> [TASK DESCRIPTION]:
Which of the lines below hold "personnelles"? Please return each one.

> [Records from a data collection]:
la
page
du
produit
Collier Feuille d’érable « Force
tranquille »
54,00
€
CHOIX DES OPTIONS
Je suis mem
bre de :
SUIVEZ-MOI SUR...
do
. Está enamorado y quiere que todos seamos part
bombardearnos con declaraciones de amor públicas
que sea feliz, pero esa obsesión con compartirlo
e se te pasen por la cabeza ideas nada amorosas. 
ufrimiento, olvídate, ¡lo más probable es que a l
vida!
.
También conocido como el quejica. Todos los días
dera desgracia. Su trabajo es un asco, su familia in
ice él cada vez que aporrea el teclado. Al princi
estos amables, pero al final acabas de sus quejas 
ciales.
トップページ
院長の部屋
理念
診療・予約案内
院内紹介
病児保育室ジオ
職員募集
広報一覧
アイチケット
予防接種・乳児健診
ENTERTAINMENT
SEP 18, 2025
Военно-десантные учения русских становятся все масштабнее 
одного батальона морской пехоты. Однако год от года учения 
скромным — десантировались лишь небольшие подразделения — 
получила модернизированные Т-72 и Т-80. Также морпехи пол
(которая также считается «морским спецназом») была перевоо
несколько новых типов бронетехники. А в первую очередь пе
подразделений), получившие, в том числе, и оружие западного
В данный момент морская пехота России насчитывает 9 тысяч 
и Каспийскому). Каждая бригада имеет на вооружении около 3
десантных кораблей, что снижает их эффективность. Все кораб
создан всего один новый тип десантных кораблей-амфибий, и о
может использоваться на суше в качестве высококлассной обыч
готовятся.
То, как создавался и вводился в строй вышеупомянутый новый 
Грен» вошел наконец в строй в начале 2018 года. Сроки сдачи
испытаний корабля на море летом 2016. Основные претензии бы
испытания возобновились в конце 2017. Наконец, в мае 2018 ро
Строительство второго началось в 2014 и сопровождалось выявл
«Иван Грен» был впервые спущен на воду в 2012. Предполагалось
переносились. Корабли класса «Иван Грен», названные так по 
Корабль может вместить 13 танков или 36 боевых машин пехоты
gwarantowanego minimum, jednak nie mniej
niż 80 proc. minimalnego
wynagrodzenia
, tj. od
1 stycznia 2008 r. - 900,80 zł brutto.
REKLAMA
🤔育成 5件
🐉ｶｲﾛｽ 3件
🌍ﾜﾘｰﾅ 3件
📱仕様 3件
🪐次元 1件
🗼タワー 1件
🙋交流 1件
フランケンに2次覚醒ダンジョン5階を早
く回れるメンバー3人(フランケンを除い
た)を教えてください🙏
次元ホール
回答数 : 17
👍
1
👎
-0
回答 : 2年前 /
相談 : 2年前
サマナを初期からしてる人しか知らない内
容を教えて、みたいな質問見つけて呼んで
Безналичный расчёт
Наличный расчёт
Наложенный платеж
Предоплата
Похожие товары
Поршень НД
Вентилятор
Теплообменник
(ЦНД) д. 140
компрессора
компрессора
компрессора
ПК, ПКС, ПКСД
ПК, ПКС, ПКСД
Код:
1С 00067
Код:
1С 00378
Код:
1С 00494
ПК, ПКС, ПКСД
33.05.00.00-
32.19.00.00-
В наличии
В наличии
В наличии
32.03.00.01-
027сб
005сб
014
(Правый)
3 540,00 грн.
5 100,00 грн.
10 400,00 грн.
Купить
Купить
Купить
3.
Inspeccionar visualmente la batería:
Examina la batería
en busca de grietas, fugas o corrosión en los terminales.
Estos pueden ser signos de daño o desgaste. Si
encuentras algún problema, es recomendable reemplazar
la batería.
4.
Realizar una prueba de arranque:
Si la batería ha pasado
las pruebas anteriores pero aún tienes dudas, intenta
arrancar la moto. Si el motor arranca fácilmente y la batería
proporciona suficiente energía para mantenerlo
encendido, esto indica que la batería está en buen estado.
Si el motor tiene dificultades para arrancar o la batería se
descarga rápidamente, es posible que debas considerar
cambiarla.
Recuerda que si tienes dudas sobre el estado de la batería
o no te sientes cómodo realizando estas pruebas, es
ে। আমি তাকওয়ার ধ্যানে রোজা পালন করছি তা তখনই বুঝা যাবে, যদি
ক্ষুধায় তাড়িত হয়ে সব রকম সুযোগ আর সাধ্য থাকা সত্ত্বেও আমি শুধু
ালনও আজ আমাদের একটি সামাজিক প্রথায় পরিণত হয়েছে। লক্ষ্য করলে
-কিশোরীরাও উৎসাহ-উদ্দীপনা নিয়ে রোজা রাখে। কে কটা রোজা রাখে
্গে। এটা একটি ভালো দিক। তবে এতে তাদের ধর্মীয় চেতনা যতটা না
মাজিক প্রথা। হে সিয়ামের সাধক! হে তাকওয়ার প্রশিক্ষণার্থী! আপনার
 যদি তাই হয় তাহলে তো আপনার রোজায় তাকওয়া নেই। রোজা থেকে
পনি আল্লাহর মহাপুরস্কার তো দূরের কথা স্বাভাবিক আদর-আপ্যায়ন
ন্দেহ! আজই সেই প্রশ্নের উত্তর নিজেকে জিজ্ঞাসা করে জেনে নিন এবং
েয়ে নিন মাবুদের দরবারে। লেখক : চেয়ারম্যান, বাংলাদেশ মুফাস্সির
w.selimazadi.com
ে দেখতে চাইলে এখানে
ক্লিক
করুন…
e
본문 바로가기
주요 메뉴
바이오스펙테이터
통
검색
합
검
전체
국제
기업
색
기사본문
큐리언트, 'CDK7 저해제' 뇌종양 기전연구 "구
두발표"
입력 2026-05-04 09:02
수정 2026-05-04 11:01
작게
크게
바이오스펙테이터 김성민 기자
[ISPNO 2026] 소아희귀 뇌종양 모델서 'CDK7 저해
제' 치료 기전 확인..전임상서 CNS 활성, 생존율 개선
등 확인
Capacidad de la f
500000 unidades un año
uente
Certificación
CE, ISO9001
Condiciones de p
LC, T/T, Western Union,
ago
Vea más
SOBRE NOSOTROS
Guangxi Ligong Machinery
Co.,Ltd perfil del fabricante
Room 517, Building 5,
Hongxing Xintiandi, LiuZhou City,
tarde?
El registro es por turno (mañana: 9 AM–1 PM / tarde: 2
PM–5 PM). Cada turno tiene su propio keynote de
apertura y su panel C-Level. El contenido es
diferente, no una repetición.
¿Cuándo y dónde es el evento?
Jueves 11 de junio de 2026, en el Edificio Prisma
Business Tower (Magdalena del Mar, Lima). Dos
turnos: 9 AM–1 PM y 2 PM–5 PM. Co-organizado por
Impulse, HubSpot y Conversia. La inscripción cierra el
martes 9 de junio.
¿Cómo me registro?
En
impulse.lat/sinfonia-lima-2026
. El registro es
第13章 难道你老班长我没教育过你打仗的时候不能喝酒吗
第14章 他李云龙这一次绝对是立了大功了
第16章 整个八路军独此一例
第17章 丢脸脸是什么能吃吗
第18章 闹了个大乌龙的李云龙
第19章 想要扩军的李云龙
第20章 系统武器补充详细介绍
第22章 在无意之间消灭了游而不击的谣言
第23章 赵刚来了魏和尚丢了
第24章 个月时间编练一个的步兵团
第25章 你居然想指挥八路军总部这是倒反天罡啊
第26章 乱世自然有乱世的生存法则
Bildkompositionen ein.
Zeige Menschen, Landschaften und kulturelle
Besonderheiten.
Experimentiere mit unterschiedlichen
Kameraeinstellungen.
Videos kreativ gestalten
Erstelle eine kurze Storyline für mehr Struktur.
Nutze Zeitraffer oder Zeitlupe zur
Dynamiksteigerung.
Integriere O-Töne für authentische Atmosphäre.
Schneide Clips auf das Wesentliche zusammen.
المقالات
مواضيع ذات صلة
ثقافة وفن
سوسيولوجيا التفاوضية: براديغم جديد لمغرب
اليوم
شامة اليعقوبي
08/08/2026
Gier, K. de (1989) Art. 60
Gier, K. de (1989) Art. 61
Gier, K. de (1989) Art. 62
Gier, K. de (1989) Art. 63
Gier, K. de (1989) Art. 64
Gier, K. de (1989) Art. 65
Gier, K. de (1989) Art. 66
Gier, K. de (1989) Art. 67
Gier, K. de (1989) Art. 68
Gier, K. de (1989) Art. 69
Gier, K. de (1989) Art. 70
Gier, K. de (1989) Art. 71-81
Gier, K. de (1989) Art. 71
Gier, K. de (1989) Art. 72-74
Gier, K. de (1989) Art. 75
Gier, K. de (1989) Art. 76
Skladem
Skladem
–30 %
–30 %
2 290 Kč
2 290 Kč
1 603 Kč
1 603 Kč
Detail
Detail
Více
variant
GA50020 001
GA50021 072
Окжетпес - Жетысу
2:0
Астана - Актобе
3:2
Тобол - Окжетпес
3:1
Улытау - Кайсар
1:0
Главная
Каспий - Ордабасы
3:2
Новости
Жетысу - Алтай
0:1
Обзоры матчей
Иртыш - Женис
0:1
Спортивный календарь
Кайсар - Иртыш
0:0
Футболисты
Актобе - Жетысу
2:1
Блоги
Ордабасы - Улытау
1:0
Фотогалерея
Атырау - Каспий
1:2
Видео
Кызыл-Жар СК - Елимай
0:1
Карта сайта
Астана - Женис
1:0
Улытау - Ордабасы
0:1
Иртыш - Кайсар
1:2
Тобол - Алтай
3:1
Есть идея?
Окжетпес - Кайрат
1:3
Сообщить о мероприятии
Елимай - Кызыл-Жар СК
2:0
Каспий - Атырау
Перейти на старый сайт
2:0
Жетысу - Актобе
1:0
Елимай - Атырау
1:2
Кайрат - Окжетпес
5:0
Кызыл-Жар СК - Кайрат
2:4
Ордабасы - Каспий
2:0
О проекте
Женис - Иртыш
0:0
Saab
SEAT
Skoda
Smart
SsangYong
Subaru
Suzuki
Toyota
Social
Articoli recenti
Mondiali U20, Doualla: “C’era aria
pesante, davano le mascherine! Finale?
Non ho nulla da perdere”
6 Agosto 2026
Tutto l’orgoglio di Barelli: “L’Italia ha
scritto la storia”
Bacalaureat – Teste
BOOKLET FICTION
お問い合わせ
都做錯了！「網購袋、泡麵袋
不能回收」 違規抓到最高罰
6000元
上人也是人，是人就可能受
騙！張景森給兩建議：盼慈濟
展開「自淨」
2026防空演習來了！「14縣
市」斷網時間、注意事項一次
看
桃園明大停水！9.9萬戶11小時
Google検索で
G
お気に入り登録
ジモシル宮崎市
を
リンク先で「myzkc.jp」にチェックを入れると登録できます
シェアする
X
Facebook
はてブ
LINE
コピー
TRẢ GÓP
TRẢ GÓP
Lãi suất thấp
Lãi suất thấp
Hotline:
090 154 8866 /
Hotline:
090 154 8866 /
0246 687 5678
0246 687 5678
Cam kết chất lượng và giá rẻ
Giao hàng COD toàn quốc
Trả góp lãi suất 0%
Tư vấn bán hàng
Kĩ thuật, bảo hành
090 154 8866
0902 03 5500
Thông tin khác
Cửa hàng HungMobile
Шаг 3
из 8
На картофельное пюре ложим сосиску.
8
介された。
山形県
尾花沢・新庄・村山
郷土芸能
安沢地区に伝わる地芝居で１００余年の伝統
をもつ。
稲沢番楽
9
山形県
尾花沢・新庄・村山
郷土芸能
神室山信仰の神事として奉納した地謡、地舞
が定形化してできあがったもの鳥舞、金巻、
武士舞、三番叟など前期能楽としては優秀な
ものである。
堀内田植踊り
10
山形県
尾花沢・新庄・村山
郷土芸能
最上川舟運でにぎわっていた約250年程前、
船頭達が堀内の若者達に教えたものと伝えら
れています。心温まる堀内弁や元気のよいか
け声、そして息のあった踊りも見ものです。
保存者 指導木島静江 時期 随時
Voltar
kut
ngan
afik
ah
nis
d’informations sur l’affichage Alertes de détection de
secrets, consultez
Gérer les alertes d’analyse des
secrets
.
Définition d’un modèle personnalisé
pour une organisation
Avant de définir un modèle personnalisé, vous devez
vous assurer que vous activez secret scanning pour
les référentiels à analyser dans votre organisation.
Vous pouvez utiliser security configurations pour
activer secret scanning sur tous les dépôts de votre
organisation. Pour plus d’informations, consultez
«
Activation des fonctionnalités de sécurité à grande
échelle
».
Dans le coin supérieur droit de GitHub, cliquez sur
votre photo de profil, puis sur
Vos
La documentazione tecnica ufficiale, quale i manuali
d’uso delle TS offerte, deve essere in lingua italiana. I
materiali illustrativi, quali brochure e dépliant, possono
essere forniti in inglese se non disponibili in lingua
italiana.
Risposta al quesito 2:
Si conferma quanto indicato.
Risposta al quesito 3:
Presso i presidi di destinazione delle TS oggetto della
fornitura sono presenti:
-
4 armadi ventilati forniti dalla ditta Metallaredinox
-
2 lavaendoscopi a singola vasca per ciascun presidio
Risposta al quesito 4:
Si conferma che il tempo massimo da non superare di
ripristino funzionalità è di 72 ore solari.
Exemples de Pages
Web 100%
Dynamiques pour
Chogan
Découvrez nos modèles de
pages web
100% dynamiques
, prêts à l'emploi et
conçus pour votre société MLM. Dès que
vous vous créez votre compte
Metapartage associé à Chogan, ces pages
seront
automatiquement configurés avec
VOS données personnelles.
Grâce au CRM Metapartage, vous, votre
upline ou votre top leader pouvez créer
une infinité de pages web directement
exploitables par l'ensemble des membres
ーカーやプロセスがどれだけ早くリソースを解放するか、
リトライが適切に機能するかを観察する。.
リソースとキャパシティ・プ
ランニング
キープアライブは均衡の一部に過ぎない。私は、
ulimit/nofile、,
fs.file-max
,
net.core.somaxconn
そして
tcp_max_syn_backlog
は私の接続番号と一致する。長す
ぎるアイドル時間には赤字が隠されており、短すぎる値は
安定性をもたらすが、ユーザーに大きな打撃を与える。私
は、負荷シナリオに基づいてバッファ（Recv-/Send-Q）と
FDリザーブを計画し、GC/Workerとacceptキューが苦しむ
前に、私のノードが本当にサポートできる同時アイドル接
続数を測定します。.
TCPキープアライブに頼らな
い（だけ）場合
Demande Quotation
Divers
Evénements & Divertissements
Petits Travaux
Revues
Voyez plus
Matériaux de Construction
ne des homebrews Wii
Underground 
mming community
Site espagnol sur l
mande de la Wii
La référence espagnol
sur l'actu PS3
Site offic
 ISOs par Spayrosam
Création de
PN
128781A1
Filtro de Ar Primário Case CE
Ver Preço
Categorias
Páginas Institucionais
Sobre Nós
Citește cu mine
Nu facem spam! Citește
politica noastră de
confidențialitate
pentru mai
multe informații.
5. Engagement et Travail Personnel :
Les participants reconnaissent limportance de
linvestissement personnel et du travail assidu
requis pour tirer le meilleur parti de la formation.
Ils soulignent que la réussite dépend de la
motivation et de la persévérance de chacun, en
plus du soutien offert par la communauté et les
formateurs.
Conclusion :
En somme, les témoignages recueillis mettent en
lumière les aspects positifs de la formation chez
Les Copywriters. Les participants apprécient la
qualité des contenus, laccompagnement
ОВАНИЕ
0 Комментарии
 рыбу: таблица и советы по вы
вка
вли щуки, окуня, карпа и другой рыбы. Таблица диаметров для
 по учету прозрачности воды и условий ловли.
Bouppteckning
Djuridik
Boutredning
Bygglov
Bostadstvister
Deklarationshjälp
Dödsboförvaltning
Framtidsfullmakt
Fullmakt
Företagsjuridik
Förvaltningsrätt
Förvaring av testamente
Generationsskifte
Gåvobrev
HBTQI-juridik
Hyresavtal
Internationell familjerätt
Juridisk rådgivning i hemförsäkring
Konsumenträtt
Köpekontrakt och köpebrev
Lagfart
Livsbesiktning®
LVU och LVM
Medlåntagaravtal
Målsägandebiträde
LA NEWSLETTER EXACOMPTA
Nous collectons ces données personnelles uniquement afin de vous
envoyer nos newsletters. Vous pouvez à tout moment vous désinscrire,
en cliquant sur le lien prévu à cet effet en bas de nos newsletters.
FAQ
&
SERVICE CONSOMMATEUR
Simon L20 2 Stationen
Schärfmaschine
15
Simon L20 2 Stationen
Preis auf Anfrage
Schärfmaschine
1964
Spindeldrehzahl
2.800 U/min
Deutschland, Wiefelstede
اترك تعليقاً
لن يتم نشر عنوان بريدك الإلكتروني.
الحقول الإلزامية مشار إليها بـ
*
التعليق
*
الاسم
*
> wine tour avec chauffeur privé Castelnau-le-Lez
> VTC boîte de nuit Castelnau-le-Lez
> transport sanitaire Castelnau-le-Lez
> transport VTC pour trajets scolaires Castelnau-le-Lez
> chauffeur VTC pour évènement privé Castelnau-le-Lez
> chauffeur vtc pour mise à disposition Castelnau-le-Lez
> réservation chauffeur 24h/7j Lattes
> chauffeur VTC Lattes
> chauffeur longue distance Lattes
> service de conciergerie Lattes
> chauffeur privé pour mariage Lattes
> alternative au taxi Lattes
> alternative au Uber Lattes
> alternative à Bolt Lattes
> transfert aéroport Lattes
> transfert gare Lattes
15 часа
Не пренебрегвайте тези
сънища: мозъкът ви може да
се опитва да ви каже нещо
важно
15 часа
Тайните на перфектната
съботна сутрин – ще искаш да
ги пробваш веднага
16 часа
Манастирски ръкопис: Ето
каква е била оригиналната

> [PROBLEM SOLUTION]:
VOS données personnelles.
Nous collectons ces données personnelles uniquement afin de vous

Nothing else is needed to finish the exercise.